I have been through some difficult times in my own life, as have you all. Many of you have endured worse than I have, but I've had my share of situations that were unjust and frustrating, and they gave rise to a justified anger. I had no explanation for it at the time, however, the anger was there and it was real. But one Sunday after Mass, I was approached by an older man who wanted to talk, and this was a man who suffered far more than I did, and had been carrying so much more anger than I had been carrying. I soon realized that if I had not been suffering as I was at the time and had not the wounds from which that anger arose in me, I would not have been able to listen to him, to hear him, to understand him. I would not have been able to connect with him, and he would have been left in his sorrow, to endure it by himself, because he would know at the deepest level that I was not there with him in his own suffering. But I was there with him to some extent, because I had experienced something similar. And because he was heard, because he was understood, he experienced a degree of healing. You could say my wounds helped bring him healing, even though his suffering and wounds were greater than mine.

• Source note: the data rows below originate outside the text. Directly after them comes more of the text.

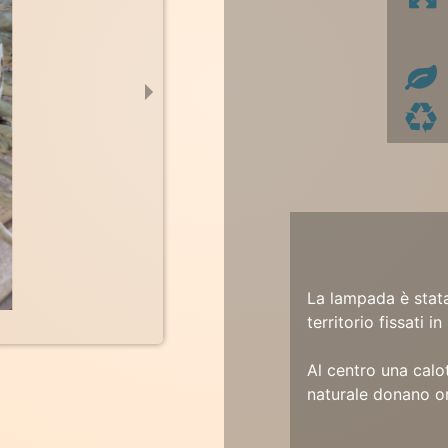
La lampada è stata
territorio fissati i
Al centro una calot
naturale donano or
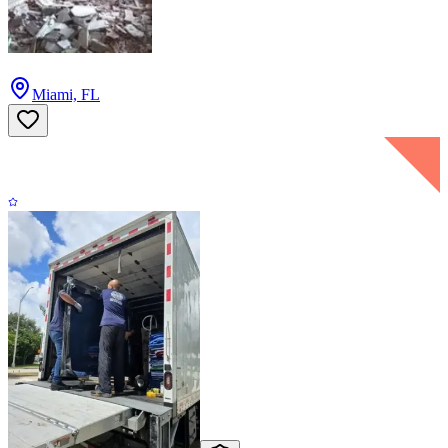
Miami, FL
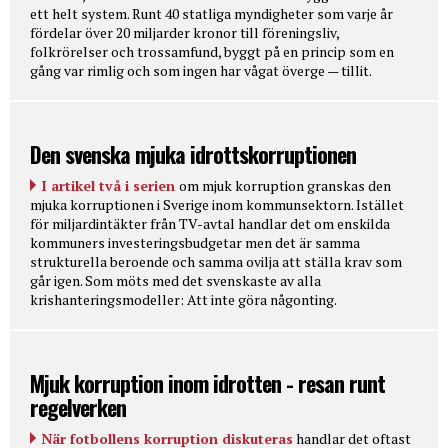
ett helt system. Runt 40 statliga myndigheter som varje år
fördelar över 20 miljarder kronor till föreningsliv,
folkrörelser och trossamfund, byggt på en princip som en
gång var rimlig och som ingen har vågat överge — tillit.
Den svenska mjuka idrottskorruptionen
I artikel två i serien
om mjuk korruption granskas den
mjuka korruptionen i Sverige inom kommunsektorn. Istället
för miljardintäkter från TV-avtal handlar det om enskilda
kommuners investeringsbudgetar men det är samma
strukturella beroende och samma ovilja att ställa krav som
går igen. Som möts med det svenskaste av alla
krishanteringsmodeller: Att inte göra någonting.
Mjuk korruption inom idrotten - resan runt
regelverken
När fotbollens korruption diskuteras
handlar det oftast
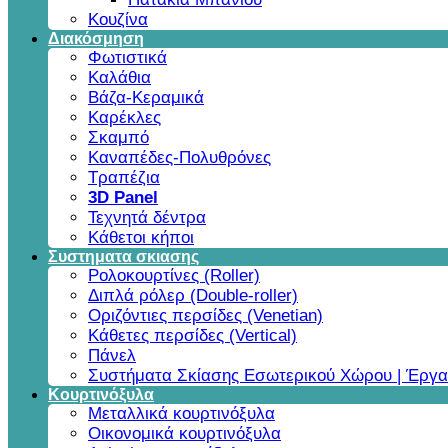
Κουζίνα
Διακόσμηση
Φωτιστικά
Καλάθια
Βάζα-Κεραμικά
Καρέκλες
Σκαμπό
Καναπέδες-Πολυθρόνες
Τραπέζια
3D Panel
Τεχνητά δέντρα
Κάθετοι κήποι
Συστηματα σκιασης
Ρολοκουρτίνες (Roller)
Διπλά ρόλερ (Double-roller)
Οριζόντιες περσίδες (Venetian)
Κάθετες περσίδες (Vertical)
Πάνελ
Συστήματα Σκίασης Εσωτερικού Χώρου | Έργα
Κουρτινόξυλα
Μεταλλικά κουρτινόξυλα
Οικονομικά κουρτινόξυλα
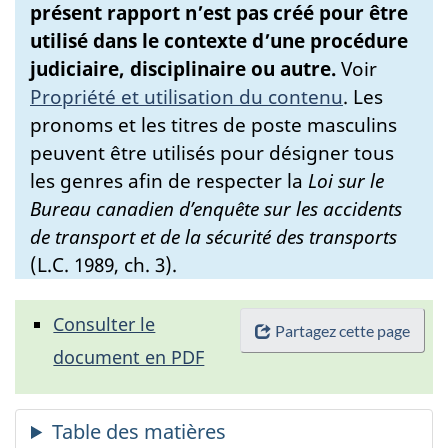
présent rapport n’est pas créé pour être
utilisé dans le contexte d’une procédure
judiciaire, disciplinaire ou autre.
Voir
Propriété et utilisation du contenu
.
Les
pronoms et les titres de poste masculins
peuvent être utilisés pour désigner tous
les genres afin de respecter la
Loi sur le
Bureau canadien d’enquête sur les accidents
de transport et de la sécurité des transports
(L.C. 1989, ch. 3).
Consulter le
Partagez cette page
document en PDF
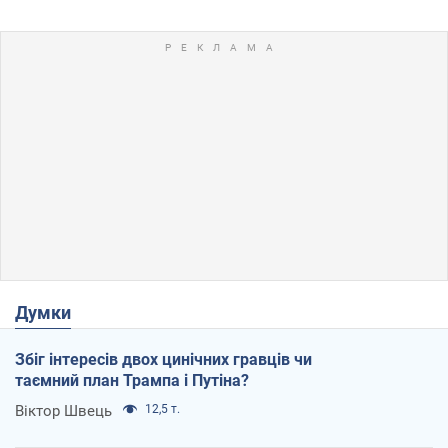
Думки
Збіг інтересів двох цинічних гравців чи
таємний план Трампа і Путіна?
Віктор Швець
12,5 т.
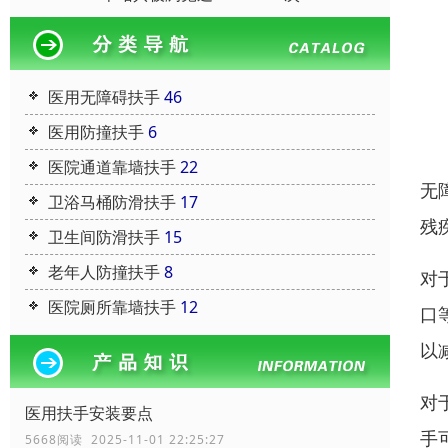
医用无障碍扶手
46
医用防撞扶手
6
医院通道靠墙扶手
22
无
卫浴马桶防滑扶手
17
残
卫生间防滑扶手
15
老年人防撞扶手
8
对
医院厕所靠墙扶手
12
口
以
对
医用扶手安装要点
手
5668阅读 2025-11-01 22:25:27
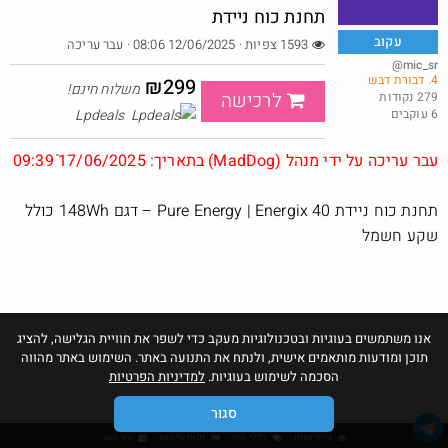
תחנת כוח ניידת
עקוב
1593 צפיות · 12/06/2025 08:06
· עבר עריכה
@mic_sr
4. דבורת דבש
באג? רק לפריים - משלוח חינם ללא הגבלת 49$
₪299
משלוח חינם!
לרכישה
279 נקודות
6 עוקבים
Lpdeals
@No_but_yeah_but_no_
·
·
30
86
2199
עבר עריכה על ידי מנהל (MadDog) בתאריך: 17/06/2025 09:39
תחנת כוח ניידת Pure Energy | Energix 40 – דגם 148Wh כולל
שקע חשמל
אנו משתמשים בעוגיות ובטכנולוגיות מעקב כדי לשפר את חוויית הגלישה, להציג
תוכן ומודעות מותאמים אישית, ולנתח את התנועה באתר. השימוש באתר מהווה
הסכמה לשימוש בעוגיות.
למדיניות הפרטיות
סגור
גילוי נאות
כללי שיח
תנאי שימוש
צור קשר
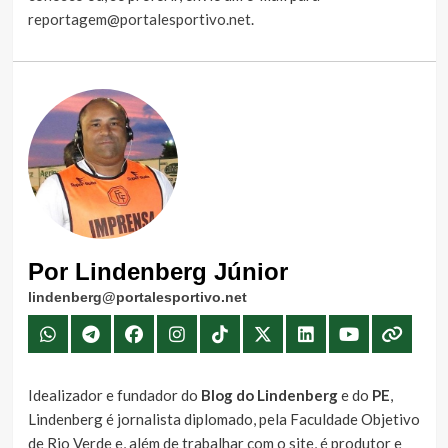
reportagem@portalesportivo.net
.
Por Lindenberg Júnior
lindenberg@portalesportivo.net
Idealizador e fundador do
Blog do Lindenberg
e do
PE
,
Lindenberg é jornalista diplomado, pela Faculdade Objetivo
de Rio Verde e, além de trabalhar com o site, é produtor e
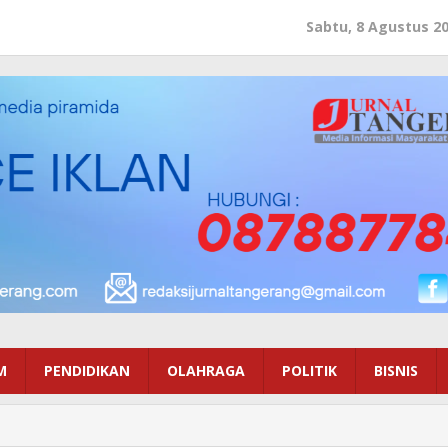
Sabtu, 8 Agustus 2
M
PENDIDIKAN
OLAHRAGA
POLITIK
BISNIS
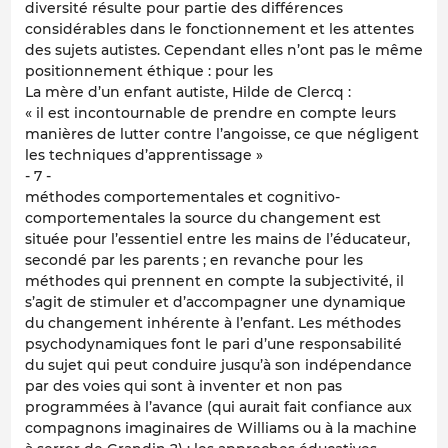
diversité résulte pour partie des différences
considérables dans le fonctionnement et les attentes
des sujets autistes. Cependant elles n’ont pas le même
positionnement éthique : pour les
La mère d’un enfant autiste, Hilde de Clercq :
« il est incontournable de prendre en compte leurs
manières de lutter contre l’angoisse, ce que négligent
les techniques d’apprentissage »
- 7 -
méthodes comportementales et cognitivo-
comportementales la source du changement est
située pour l’essentiel entre les mains de l’éducateur,
secondé par les parents ; en revanche pour les
méthodes qui prennent en compte la subjectivité, il
s’agit de stimuler et d’accompagner une dynamique
du changement inhérente à l’enfant. Les méthodes
psychodynamiques font le pari d’une responsabilité
du sujet qui peut conduire jusqu’à son indépendance
par des voies qui sont à inventer et non pas
programmées à l’avance (qui aurait fait confiance aux
compagnons imaginaires de Williams ou à la machine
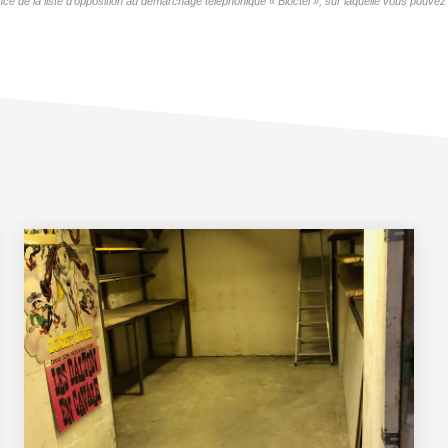
 la liste d'opposition au démarchage téléphonique « Bloctel », sur laquelle vous pouvez v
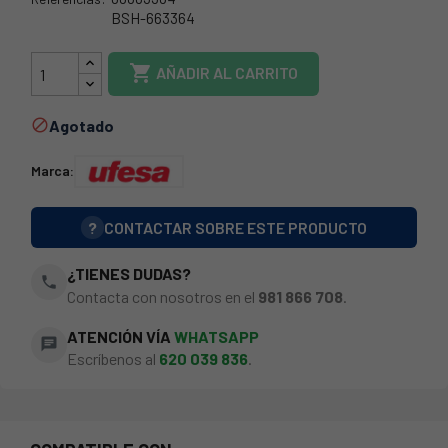
BSH-663364
120UF0123

AÑADIR AL CARRITO
Agotado

Marca:
?
CONTACTAR SOBRE ESTE PRODUCTO
¿TIENES DUDAS?
phone
Contacta con nosotros en el
981 866 708
.
ATENCIÓN VÍA
WHATSAPP
chat
Escríbenos al
620 039 836
.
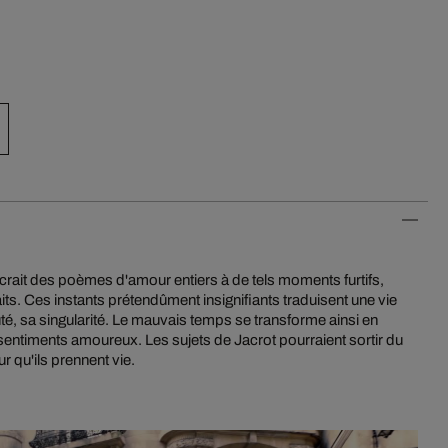
rait des poèmes d'amour entiers à de tels moments furtifs,
aits. Ces instants prétendûment insignifiants traduisent une vie
té, sa singularité. Le mauvais temps se transforme ainsi en
entiments amoureux. Les sujets de Jacrot pourraient sortir du
ur qu'ils prennent vie.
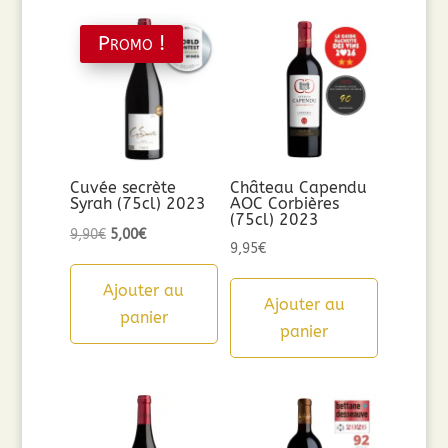
Promo !
Cuvée secrète
Château Capendu
Syrah (75cl) 2023
AOC Corbières
(75cl) 2023
Le
Le
9,90
€
5,00
€
9,95
€
prix
prix
initial
actuel
Ajouter au
Ajouter au
était :
est :
panier
panier
9,90€.
5,00€.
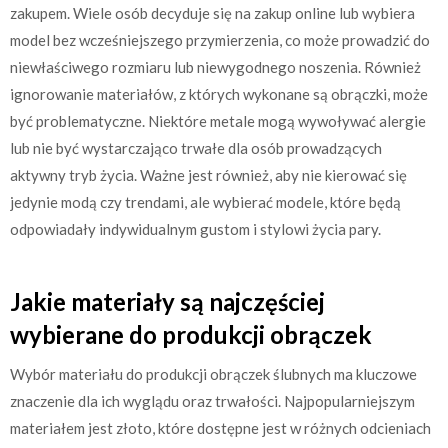
zakupem. Wiele osób decyduje się na zakup online lub wybiera
model bez wcześniejszego przymierzenia, co może prowadzić do
niewłaściwego rozmiaru lub niewygodnego noszenia. Również
ignorowanie materiałów, z których wykonane są obrączki, może
być problematyczne. Niektóre metale mogą wywoływać alergie
lub nie być wystarczająco trwałe dla osób prowadzących
aktywny tryb życia. Ważne jest również, aby nie kierować się
jedynie modą czy trendami, ale wybierać modele, które będą
odpowiadały indywidualnym gustom i stylowi życia pary.
Jakie materiały są najczęściej
wybierane do produkcji obrączek
Wybór materiału do produkcji obrączek ślubnych ma kluczowe
znaczenie dla ich wyglądu oraz trwałości. Najpopularniejszym
materiałem jest złoto, które dostępne jest w różnych odcieniach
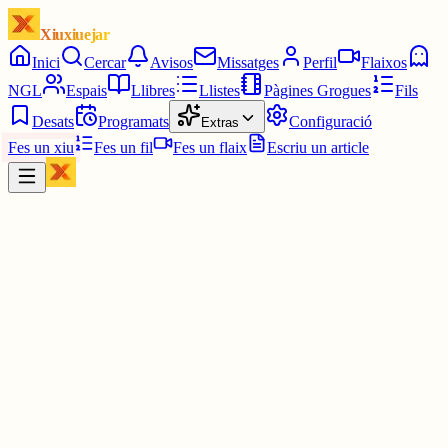
Xiuxiuejar
Inici
Cercar
Avisos
Missatges
Perfil
Flaixos
NGL
Espais
Llibres
Llistes
Pàgines Grogues
Fils
Desats
Programats
Configuració
Extras
Fes un xiu
Fes un fil
Fes un flaix
Escriu un article
Xiu
Campanar
@
campanar
ding ding ding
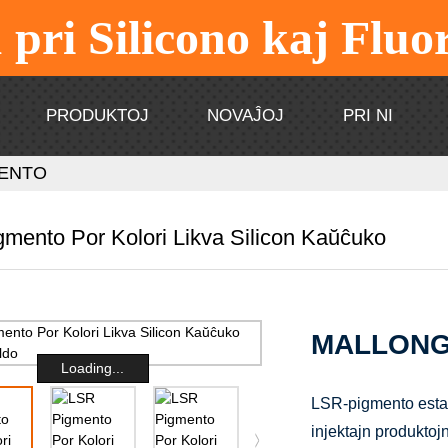
u pri Silicono kaj Flu
PRODUKTOJ
NOVAĴOJ
PRI NI
MENTO
mento Por Kolori Likva Silicon Kaŭĉuko
MALLONG
Loading...
LSR-pigmento estas 
injektajn produkto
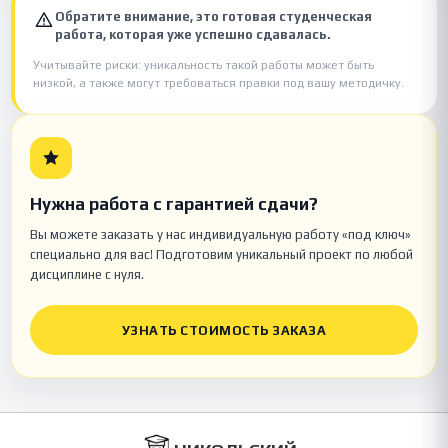
Обратите внимание, это готовая студенческая
работа, которая уже успешно сдавалась.
Учитывайте риски: уникальность такой работы может быть
низкой, а также могут требоваться правки под вашу методичку.
Нужна работа с гарантией сдачи?
Вы можете заказать у нас индивидуальную работу «под ключ»
специально для вас! Подготовим уникальный проект по любой
дисциплине с нуля.
УЗНАТЬ СТОИМОСТЬ ЗАКАЗА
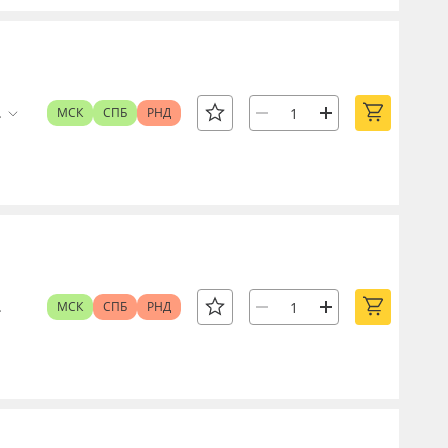
.
МСК
СПБ
РНД
.
МСК
СПБ
РНД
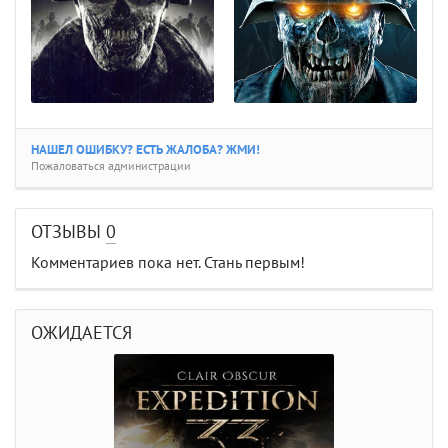
НАШЕЛ ОШИБКУ? ЕСТЬ ЖАЛОБА? ЖМИ!
Пожаловаться администрации
ОТЗЫВЫ
0
Комментариев пока нет. Стань первым!
ОЖИДАЕТСЯ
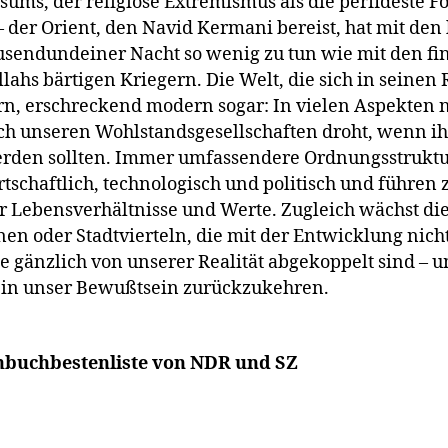
ums, der religiöse Extremismus als die perfideste F
– der Orient, den Navid Kermani bereist, hat mit de
sendundeiner Nacht so wenig zu tun wie mit den fi
llahs bärtigen Kriegern. Die Welt, die sich in seinen
ern, erschreckend modern sogar: In vielen Aspekten 
h unseren Wohlstandsgesellschaften droht, wenn ih
rden sollten. Immer umfassendere Ordnungsstruktu
tschaftlich, technologisch und politisch und führen 
 Lebensverhältnisse und Werte. Zugleich wächst die
en oder Stadtvierteln, die mit der Entwicklung nich
sie gänzlich von unserer Realität abgekoppelt sind 
 in unser Bewußtsein zurückzukehren.
chbuchbestenliste von NDR und SZ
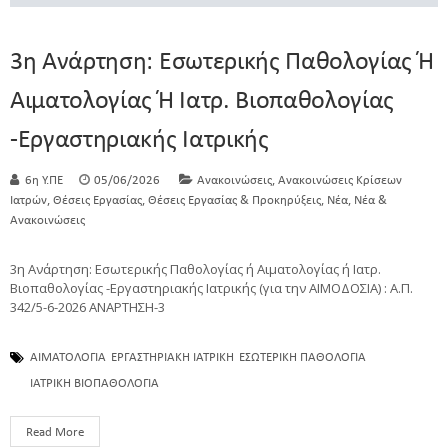
3η Ανάρτηση: Εσωτερικής Παθολογίας Ή
Αιματολογίας Ή Ιατρ. Βιοπαθολογίας
-Εργαστηριακής Ιατρικής
,
6η Υ.ΠΕ
05/06/2026
Ανακοινώσεις
Ανακοινώσεις Κρίσεων
,
,
,
,
Ιατρών
Θέσεις Εργασίας
Θέσεις Εργασίας & Προκηρύξεις
Νέα
Νέα &
Ανακοινώσεις
3η Ανάρτηση: Εσωτερικής Παθολογίας ή Αιματολογίας ή Ιατρ.
Βιοπαθολογίας -Εργαστηριακής Ιατρικής (για την ΑΙΜΟΔΟΣΙΑ) : Α.Π.
342/5-6-2026 ΑΝΑΡΤΗΣΗ-3
ΑΙΜΑΤΟΛΟΓΙΑ
ΕΡΓΑΣΤΗΡΙΑΚΗ ΙΑΤΡΙΚΗ
ΕΣΩΤΕΡΙΚΗ ΠΑΘΟΛΟΓΙΑ
ΙΑΤΡΙΚΗ ΒΙΟΠΑΘΟΛΟΓΙΑ
Read More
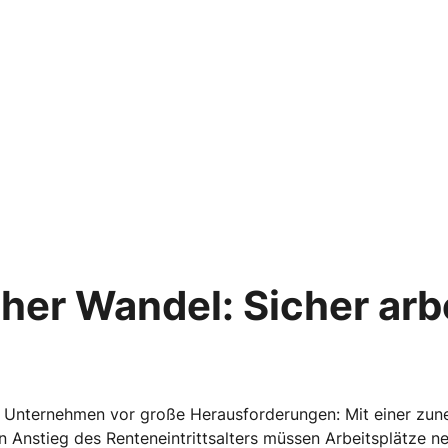
er Wandel: Sicher arb
t Unternehmen vor große Herausforderungen: Mit einer zu
 Anstieg des Renteneintrittsalters müssen Arbeitsplätze n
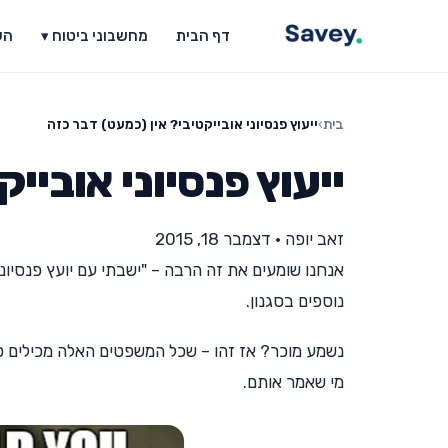
דף הבית
מחשבוני ביטוח ▾
הש
בית
›
ייעוץ פנסיוני אובייקטיבי? אין (כמעט) דבר כזה
ייעוץ פנסיוני אוביי
זאב יופה
•
דצמבר 18, 2015
אנחנו שומעים את זה הרבה – "ישבתי עם יועץ פנסיוני
נוספים בסגנון.
נשמע מוכר? אז זהו – שכל המשפטים האלה מכילים ט
מי שאמר אותם.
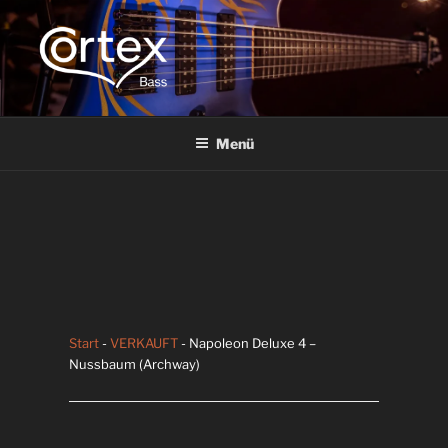
CORTEX BASS
Express your creative flow
Menü
Start
-
VERKAUFT
- Napoleon Deluxe 4 –
Nussbaum (Archway)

And that's what St. Peter meant when he wrote: "By his wounds we have been healed". Christ's wounds heal us. If our wounds help to heal others, it is only because they are a sharing in his wounds. He knows our suffering because he's endured worse, and he is God, and God is not supposed to suffer. But he does. And he chose to suffer with us and in us, imparting to our suffering life-giving power. We never suffer alone, and we will discover, if we have not already, that we have never suffered alone. Suffering and even death will not have the final word over your life or my life, because Christ entered into it and he rose from the dead. At the end of our sufferings will be the fullness of eternal life, and an eternal friendship with him who loved us so much that he drew close to us.